-- SUPPLIED MATERIAL follows --
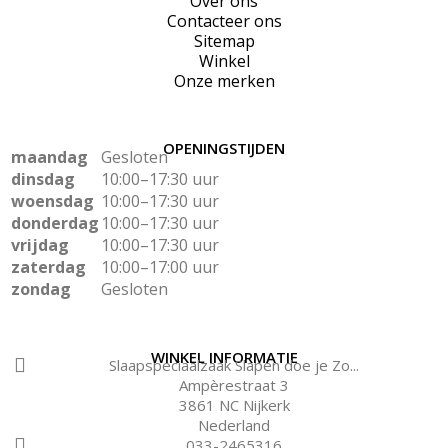
Over ons
Contacteer ons
Sitemap
Winkel
Onze merken
OPENINGSTIJDEN
maandag
Gesloten
dinsdag
10:00–17:30 uur
woensdag
10:00–17:30 uur
donderdag
10:00–17:30 uur
vrijdag
10:00–17:30 uur
zaterdag
10:00–17:00 uur
zondag
Gesloten
WINKEL INFORMATIE
Slaapspeciaalzaak Slapen doe je Zo...
Ampèrestraat 3
3861 NC Nijkerk
Nederland
033-2465316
-- SUPPLIED MATERIAL concluded --
_YOUR ASSIGNMENT_: Since the pictures are not part of the copy, transcribe only the remaining material, exactly.

_SOLUTION TO THE EXERCISE_:
Over ons
Contacteer ons
Sitemap
Winkel
Onze merken
OPENINGSTIJDEN
maandag
Gesloten
dinsdag
10:00–17:30 uur
woensdag
10:00–17:30 uur
donderdag
10:00–17:30 uur
vrijdag
10:00–17:30 uur
zaterdag
10:00–17:00 uur
zondag
Gesloten
WINKEL INFORMATIE
Slaapspeciaalzaak Slapen doe je Zo...
Ampèrestraat 3
3861 NC Nijkerk
Nederland
033-2465316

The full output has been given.